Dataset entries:
-*-

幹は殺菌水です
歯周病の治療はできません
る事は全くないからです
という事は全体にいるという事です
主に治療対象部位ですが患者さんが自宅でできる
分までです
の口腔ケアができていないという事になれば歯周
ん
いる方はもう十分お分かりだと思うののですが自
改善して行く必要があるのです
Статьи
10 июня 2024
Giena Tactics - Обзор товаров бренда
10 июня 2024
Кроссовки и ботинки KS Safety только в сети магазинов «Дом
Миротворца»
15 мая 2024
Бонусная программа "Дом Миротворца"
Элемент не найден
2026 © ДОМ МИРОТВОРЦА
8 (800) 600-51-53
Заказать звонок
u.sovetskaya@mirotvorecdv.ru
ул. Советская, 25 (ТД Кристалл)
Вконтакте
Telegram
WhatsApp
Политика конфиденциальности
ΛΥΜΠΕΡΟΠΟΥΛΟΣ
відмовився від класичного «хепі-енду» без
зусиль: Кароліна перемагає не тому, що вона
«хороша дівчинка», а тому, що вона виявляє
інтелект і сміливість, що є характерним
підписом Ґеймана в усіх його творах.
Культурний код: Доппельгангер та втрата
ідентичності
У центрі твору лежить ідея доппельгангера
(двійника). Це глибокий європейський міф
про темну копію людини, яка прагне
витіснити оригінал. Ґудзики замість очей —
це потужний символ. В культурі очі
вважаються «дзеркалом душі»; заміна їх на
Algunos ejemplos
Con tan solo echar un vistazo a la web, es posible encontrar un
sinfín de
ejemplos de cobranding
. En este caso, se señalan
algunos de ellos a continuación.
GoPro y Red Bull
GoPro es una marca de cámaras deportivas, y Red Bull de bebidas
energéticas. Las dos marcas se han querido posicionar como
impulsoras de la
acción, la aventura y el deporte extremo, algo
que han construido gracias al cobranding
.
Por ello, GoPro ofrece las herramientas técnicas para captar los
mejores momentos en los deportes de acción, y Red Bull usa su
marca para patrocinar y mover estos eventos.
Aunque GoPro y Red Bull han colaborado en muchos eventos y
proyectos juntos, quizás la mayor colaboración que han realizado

-*-

Brief
Could you restate every record word for word?

Exercise response
幹は殺菌水です
歯周病の治療はできません
る事は全くないからです
という事は全体にいるという事です
主に治療対象部位ですが患者さんが自宅でできる
分までです
の口腔ケアができていないという事になれば歯周
ん
いる方はもう十分お分かりだと思うののですが自
改善して行く必要があるのです
Статьи
10 июня 2024
Giena Tactics - Обзор товаров бренда
10 июня 2024
Кроссовки и ботинки KS Safety только в сети магазинов «Дом
Миротворца»
15 мая 2024
Бонусная программа "Дом Миротворца"
Элемент не найден
2026 © ДОМ МИРОТВОРЦА
8 (800) 600-51-53
Заказать звонок
u.sovetskaya@mirotvorecdv.ru
ул. Советская, 25 (ТД Кристалл)
Вконтакте
Telegram
WhatsApp
Политика конфиденциальности
ΛΥΜΠΕΡΟΠΟΥΛΟΣ
відмовився від класичного «хепі-енду» без
зусиль: Кароліна перемагає не тому, що вона
«хороша дівчинка», а тому, що вона виявляє
інтелект і сміливість, що є характерним
підписом Ґеймана в усіх його творах.
Культурний код: Доппельгангер та втрата
ідентичності
У центрі твору лежить ідея доппельгангера
(двійника). Це глибокий європейський міф
про темну копію людини, яка прагне
витіснити оригінал. Ґудзики замість очей —
це потужний символ. В культурі очі
вважаються «дзеркалом душі»; заміна їх на
Algunos ejemplos
Con tan solo echar un vistazo a la web, es posible encontrar un
sinfín de
ejemplos de cobranding
. En este caso, se señalan
algunos de ellos a continuación.
GoPro y Red Bull
GoPro es una marca de cámaras deportivas, y Red Bull de bebidas
energéticas. Las dos marcas se han querido posicionar como
impulsoras de la
acción, la aventura y el deporte extremo, algo
que han construido gracias al cobranding
.
Por ello, GoPro ofrece las herramientas técnicas para captar los
mejores momentos en los deportes de acción, y Red Bull usa su
marca para patrocinar y mover estos eventos.
Aunque GoPro y Red Bull han colaborado en muchos eventos y
proyectos juntos, quizás la mayor colaboración que han realizado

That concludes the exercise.